WHAT YOU SHOULD DO: Output the data below exactly, images excluded.

DATA SEGMENT:
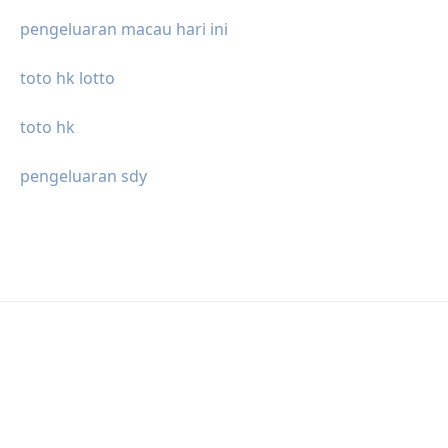
pengeluaran macau hari ini
toto hk lotto
toto hk
pengeluaran sdy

SOLUTION FOR THIS EXERCISE:
pengeluaran macau hari ini
toto hk lotto
toto hk
pengeluaran sdy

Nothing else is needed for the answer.